The geopolitical situation has fueled global risk aversion. The assassinations of Hamas and Hezbollah leaders in Lebanon and the worsening of the situation in the Middle East have triggered geopolitical concerns, and safe-haven currencies such as the Japanese yen and Swiss franc have appreciated significantly. The appreciation of the Japanese yen is the result of rising risk aversion rather than the cause.
The decline of Japanese stocks is also related to the short position of foreign investors in Japanese stocks. According to data from the Tokyo Stock Exchange, in late July, overseas investors' short positions in Japanese stocks increased by 2 trillion yen, among which the position increase of Nikkei 225mini index futures was the most obvious. This round of Japanese stock market surge has always been accompanied by the trend of yen depreciation. The current trend of yen depreciation has fundamentally reversed, suppressing the exports and overseas profits of Japanese companies.
The Asian market is expected to stabilize gradually in the future, and it is too early to talk about a financial crisis.First, the speed and magnitude of the US recession have not yet been determined, and the market may overreact. Second, central banks of various countries are responding in a timely manner. If the market continues to fall in the near future, joint rescue measures may be introduced. Third, this round of decline is the result of multiple factors. The fundamentals of various countries have not yet shown signs of a sharp decline. The valuation of Asian stock markets has not yet reached a historical high, and there is also support from the perspective of earnings. At the current policy level, the focus is on preventing the transmission of stock and foreign exchange market risks to a wider range of financial markets. In the short term, the main external risk factors still come from geopolitical uncertainties. The current oversold market may mainly reflect concerns about the uncontrollable situation in the Middle East.
Risk Analysis
First, the US economic data is lower than expected, the risk of a hard landing is rising, and the economy is entering a recession as a whole. The unemployment rate is rising, which has led to weaker external demand.
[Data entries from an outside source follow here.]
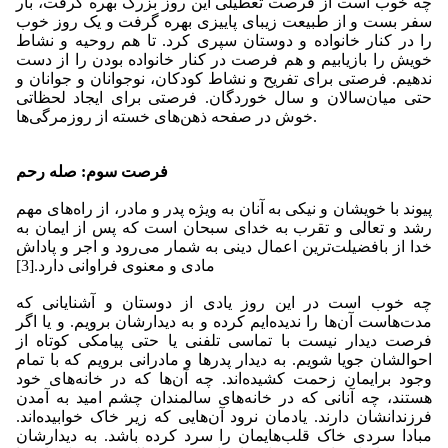
چه خوب است از فرصت تعطیلی این روز بزرگ بهره گرفت، بار
سفر بست و از طبیعت زیبای پاییزی بهره گرفت و یک روز خوب
را در کنار خانواده و دوستان سپری کرد. تا هم روحیه و نشاط
خویش را بازیابیم و هم فرصت در کنار خانواده بودن را از دست
ندهیم. فرصتی برای تفریح و نشاط کودکان، نوجوانان و جوانان و
حتی میان‌سالان و سال خوردگان. فرصتی برای ایجاد لحظاتی
خوش در صفحه ذهن‌های خسته از روزمرگی‌ها.
فرصت سوم: صله رحم
پیوند با خویشان و نیکی به آنان به ویژه پدر و مادر، از راه‌های مهم
رشد و تعالی و تقرب به خدای سبحان است که پس از ایمان به
خدا از بافضیلت‌ترین اعمال دینی به شمار می‌رود و اجر و پاداش
مادی و معنوی فراوانی دارد.[3]
چه خوب است در این روز یادی از دوستان و آشنایانی که
مدت‌هاست آن‌ها را ندیده‌ایم کرده و به دیدارشان برویم. و یا اگر
فرصت دیدار نیست با تماسی تلفنی یا حتی پیامکی کوتاه از
احوالشان جویا شویم. به دیدار پدرها و مادرانی برویم که با تمام
وجود برایمان زحمت کشیده‌اند. چه آن‌ها که در خانه‌های خود
هستند، چه آنانی که در خانه‌های سالمندان چشم امید به آمدن
فرزندانشان دارند. یادمان نرود آن‌هایی که زیر خاک خوابیده‌اند.
مبادا سردی خاک قلب‌هایمان را سرد کرده باشد. به دیدارشان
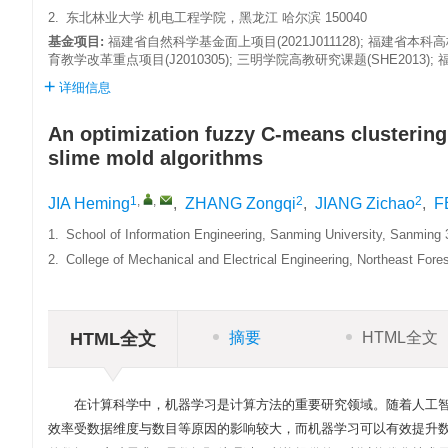
2.
东北林业大学 机电工程学院，黑龙江 哈尔滨 150040
基金项目:
福建省自然科学基金面上项目(2021J011128); 福建省本科高
育教学改革重点项目(J2010305); 三明学院高教研究课题(SHE2013
详细信息
An optimization fuzzy C-means clustering
slime mold algorithms
1
,
,
2
2
JIA Heming
,
ZHANG Zongqi
,
JIANG Zichao
,
F
1.
School of Information Engineering, Sanming University, Sanming 
2.
College of Mechanical and Electrical Engineering, Northeast Fores
HTML全文
摘要
HTML全文
在计算科学中，机器学习是计算方法的重要研究领域。随着人工
效率受数据维度与数目等原因的影响较大，而机器学习可以有效提升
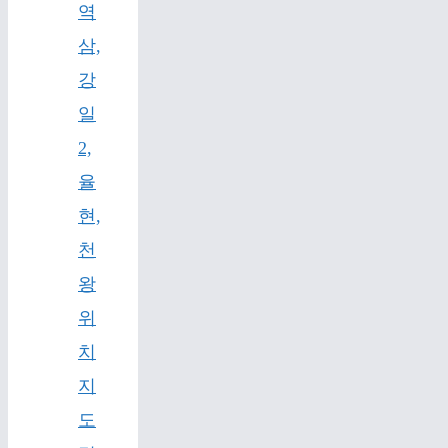
역
삼,
강
일
2,
율
현,
천
왕
위
치
지
도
Second, the volatility of the US and Asian financial markets is transmitted to the wider financial system, forming systemic financial risks, causing liquidity problems, and causing a major impact on the market. Third, the economic fundamentals of Asian economies have deteriorated, capital outflows have intensified, and exchange rate appreciation may lead to a rapid deterioration in trade conditions, hindering the economic recovery process. Fourth, the global geopolitical situation has become tense again, and the rising risk aversion has driven disorderly capital flows, causing new shocks to the financial stability of emerging markets and may affect the stability of the RMB exchange rate.